■ **Exercise objective**: What is needed is every line of the data that includes the word "կայք". Please copy each one.
(Input for this task begins)
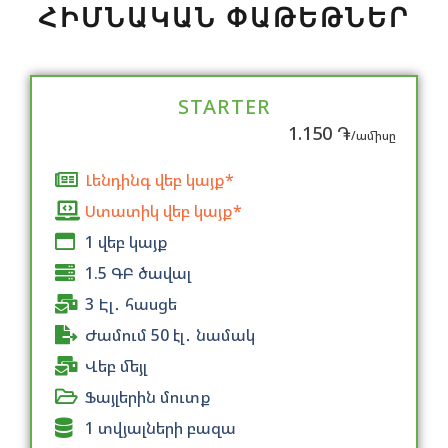
ՀԻՄՆԱԿԱՆ ՓԱԹԵԹՆԵՐ
STARTER
1.150 ֏
/ամիսը
Լենդինգ վեբ կայք*
Ստատիկ վեբ կայք*
1 վեբ կայք
1.5 ԳԲ ծավալ
3 Էլ․ հասցե
Ժամում 50 էլ․ նամակ
Վեբ մեյլ
Ֆայլերին մուտք
1 տվյալների բազա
(Input for this task ends)
■ **Response below**:
Լենդինգ վեբ կայք*
Ստատիկ վեբ կայք*
1 վեբ կայք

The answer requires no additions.